The Great Expanding Quality Reporting Program
In 2012, Medicare introduced the Quality Reporting Program (QRP) to the IRF-PAI reporting process. Prior to this point, IRFUs enjoyed a stable decade of reporting patient outcomes (2001-2011). However, since the introduction of the QRP, IRF-PAI reporting has been all about change. Every year, CMS has adjusted, enhanced or added to the quality reporting data that IRFs must submit.
The early versions of the QRP were quite simple by comparison to the instrument that IRFs must use today. The initial pressure ulcer reporting involved only 11 data elements. Spring forward to 2016 and a look at the IRF-PAI 2017, in which the pressure ulcer section has ballooned to 26 data elements that must be reported. That represents a 136% increase in just 5 years.
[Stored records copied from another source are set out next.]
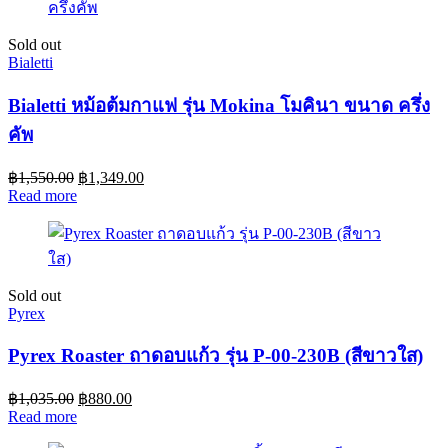
Sold out
Bialetti
Bialetti หม้อต้มกาแฟ รุ่น Mokina โมคินา ขนาด ครึ่ง
คัพ
฿
1,550.00
฿
1,349.00
Read more
Sold out
Pyrex
Pyrex Roaster ถาดอบแก้ว รุ่น P-00-230B (สีขาวใส)
฿
1,035.00
฿
880.00
Read more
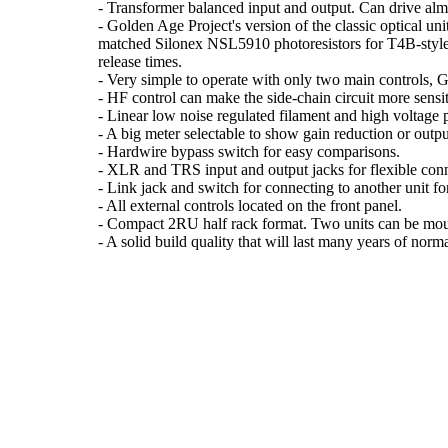
- Transformer balanced input and output. Can drive alm
- Golden Age Project's version of the classic optical uni
matched Silonex NSL5910 photoresistors for T4B-style 
release times.
- Very simple to operate with only two main controls, 
- HF control can make the side-chain circuit more sensi
- Linear low noise regulated filament and high voltage
- A big meter selectable to show gain reduction or output
- Hardwire bypass switch for easy comparisons.
- XLR and TRS input and output jacks for flexible con
- Link jack and switch for connecting to another unit fo
- All external controls located on the front panel.
- Compact 2RU half rack format. Two units can be mou
- A solid build quality that will last many years of norma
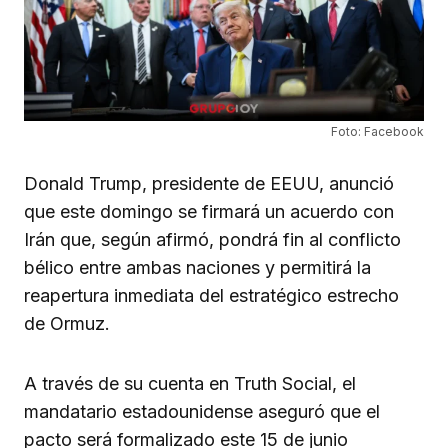
Foto: Facebook
Donald Trump, presidente de EEUU, anunció
que este domingo se firmará un acuerdo con
Irán que, según afirmó, pondrá fin al conflicto
bélico entre ambas naciones y permitirá la
reapertura inmediata del estratégico estrecho
de Ormuz.
A través de su cuenta en Truth Social, el
mandatario estadounidense aseguró que el
pacto será formalizado este 15 de junio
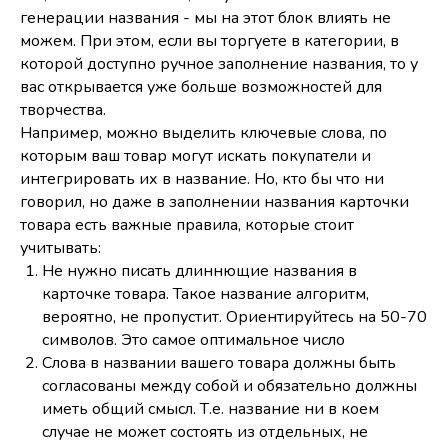
генерации названия - мы на этот блок влиять не
можем. При этом, если вы торгуете в категории, в
которой доступно ручное заполнение названия, то у
вас открывается уже больше возможностей для
творчества.
Например, можно выделить ключевые слова, по
которым ваш товар могут искать покупатели и
интегрировать их в название. Но, кто бы что ни
говорил, но даже в заполнении названия карточки
товара есть важные правила, которые стоит
учитывать:
Не нужно писать длиннющие названия в
карточке товара. Такое название алгоритм,
вероятно, не пропустит. Ориентируйтесь на 50-70
символов. Это самое оптимальное число
Слова в названии вашего товара должны быть
согласованы между собой и обязательно должны
иметь общий смысл. Т.е. название ни в коем
случае не может состоять из отдельных, не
Pressure ulcer reporting is just the tip of the iceberg when it comes to the 2017 IRF-PAI. Many IRF leaders know that the upcoming change make the IRF-PAI bigger, but these leaders lack a real context of how much bigger it will be and what that will mean to staff productivity and operations. This lack of knowledge leads to a wait-and-see attitude toward the changes, which may doom their organizations to a crazy fire drill this fall.
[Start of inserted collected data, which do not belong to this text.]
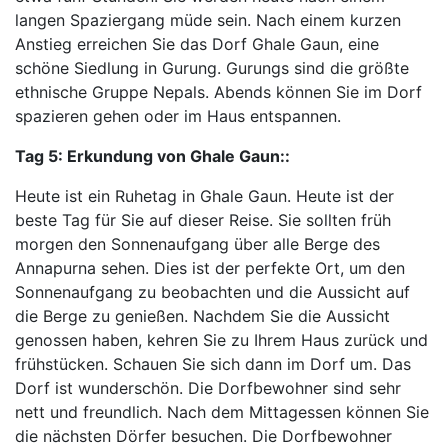
langen Spaziergang müde sein. Nach einem kurzen
Anstieg erreichen Sie das Dorf Ghale Gaun, eine
schöne Siedlung in Gurung. Gurungs sind die größte
ethnische Gruppe Nepals. Abends können Sie im Dorf
spazieren gehen oder im Haus entspannen.
Tag 5:
Erkundung von Ghale Gaun::
Heute ist ein Ruhetag in Ghale Gaun. Heute ist der
beste Tag für Sie auf dieser Reise. Sie sollten früh
morgen den Sonnenaufgang über alle Berge des
Annapurna sehen. Dies ist der perfekte Ort, um den
Sonnenaufgang zu beobachten und die Aussicht auf
die Berge zu genießen. Nachdem Sie die Aussicht
genossen haben, kehren Sie zu Ihrem Haus zurück und
frühstücken. Schauen Sie sich dann im Dorf um. Das
Dorf ist wunderschön. Die Dorfbewohner sind sehr
nett und freundlich. Nach dem Mittagessen können Sie
die nächsten Dörfer besuchen. Die Dorfbewohner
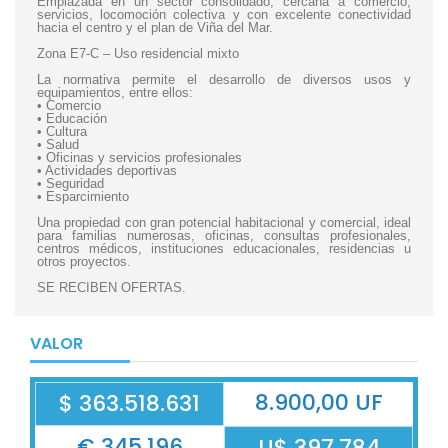
Emplazada en un sector consolidado, cercana a comercio,
servicios, locomoción colectiva y con excelente conectividad
hacia el centro y el plan de Viña del Mar.
Zona E7-C – Uso residencial mixto
La normativa permite el desarrollo de diversos usos y
equipamientos, entre ellos:
• Comercio
• Educación
• Cultura
• Salud
• Oficinas y servicios profesionales
• Actividades deportivas
• Seguridad
• Esparcimiento
Una propiedad con gran potencial habitacional y comercial, ideal
para familias numerosas, oficinas, consultas profesionales,
centros médicos, instituciones educacionales, residencias u
otros proyectos.
SE RECIBEN OFERTAS.
VALOR
8.900,00 UF
$ 363.518.631
€ 345.196
U$ 397.784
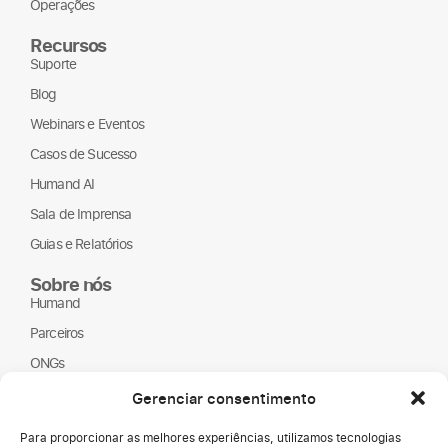
Operações
Recursos
Suporte
Blog
Webinars e Eventos
Casos de Sucesso
Humand AI
Sala de Imprensa
Guias e Relatórios
Sobre nós
Humand
Parceiros
ONGs
LGPD
Gerenciar consentimento
Para proporcionar as melhores experiências, utilizamos tecnologias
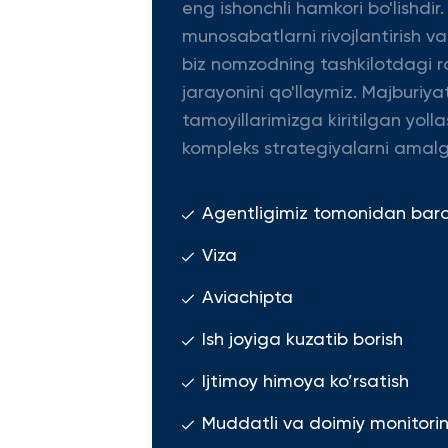
eng ishonchli hamkori bo'lishdir.
munosabatlarni rivojlantirish v
biz nomzodning tashkilotdagi ro
jarayonini qo'llaymiz. Majburiya
tamoyillarimizga kiritilgan yolla
kompleks strategiyalarni amalg
Agentligimiz tomonidan barcha
Viza
Aviachipta
Ish joyiga kuzatib borish
Ijtimoy himoya ko’rsatish
Muddatli va doimiy monitoring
To give a sense of the changes, the new IRF-PAI adds approximately 120 data elements per patient to the quality reporting program. These elements are spread across 9 new sections, representing new types of data that must be collected and reported. If you stop and think about it, this means these new elements need to be observed, documented, extracted and assembled—then submitted. If your organization submits data manually to your outcomes vendor, that’s 120 new chances for typographical and other errors.
If you haven’t stopped to consider how much new data will be required in October, today would be a good day to start.